Some huge challenges in that high-calibre collection, but one of those illustrious names stands out slightly more than others.

“Ronaldo – he is my favourite player,” says Gyepes.

“He was the only player in my life I wanted to change my shirt with – and I did it!

“The way it happened he was a real gentleman, because it wasn’t like normal swapping shirts after a game.

“It was an international game and we were walking in after the first half and I was next to him and asked if we could change at half time?

“He said he couldn’t, but that he would do it after the game.

“At full time we all went back into the dressing room, and our masseur was the one who collected the jerseys of any players who were trying to swap with the other team.

“I gave my jersey to him and said that I had already spoken to Ronaldo – the negotiation was already done!

“He came back a few minutes later with only one Portugal shirt and it was Ronaldo’s, he had remembered.

“It was funny, because at the time my wife and my mother-in-law didn’t really follow Ronaldo, but as soon as I had the shirt, they wanted to smell it and told me that we definitely weren’t going to wash it!

“My son really loves the jersey too, and he loves Ronaldo as well.

“I remember when he was only two, I had the Ronaldo book for my birthday and he opened it up and was looking inside – he must have been interested in finding out about the best player!”

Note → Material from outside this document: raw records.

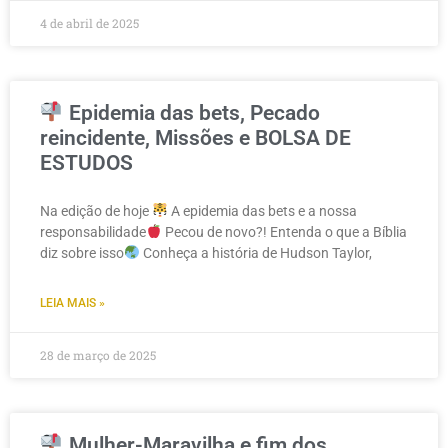
4 de abril de 2025
Epidemia das bets, Pecado
reincidente, Missões e BOLSA DE
ESTUDOS
Na edição de hoje
A epidemia das bets e a nossa
responsabilidade
Pecou de novo?! Entenda o que a Bíblia
diz sobre isso
Conheça a história de Hudson Taylor,
LEIA MAIS »
28 de março de 2025
Mulher-Maravilha e fim dos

Continuing the Ronaldo connection, Gyepes’s son Andrej, aged nine, was actually a mascot at the Euro 2020 group game between Hungary and Portugal at the Puskas Arena, when the iconic forward notched in a late brace in a 3-0 win.

“He is Ronaldo, he is always going to score goals,” was Gyepes response to the game.

“My son was one of the mascots and he loved it although couldn’t meet any players because of the Covid regulations.

“He did get about 15 to 20 yards away from Ronaldo when he was on the pitch and has been off to the barber to get the logo CR7 shaved into his head!

“He was very happy and it was a very good memory for him.”

Andrejis a keen player himself, already on the books at Ferencvaros and with aspirations of following in Dad’s footsteps from what is a very sporting family.

Gyepes’ wife Diana is a former national figure skating champion and their daughter Kira, aged 11, an excellent tennis player.

“We will see how it goes with the kids with whether there is a chance of going professional in the future but for us it is just nice to enjoy sport and be active,” says Gyepes.

“It makes for a good busy life with managing the restaurant, all the sports and still trying to play a bit of football – there is loads to do!”

On top of that Gyepes actually turned 40 last weekend, although there were some celebrations back home in Budapest he was treating it as ‘just another birthday’ and not the whole ‘life begins’ extravaganza!

With one successful career behind him, a new one now in progress and a happy and fulfilling family life, there probably isn’t really anything else he would have wanted to mark the special occasion.

After all, what do you give the guy who already has a shirt from Cristiano Ronaldo?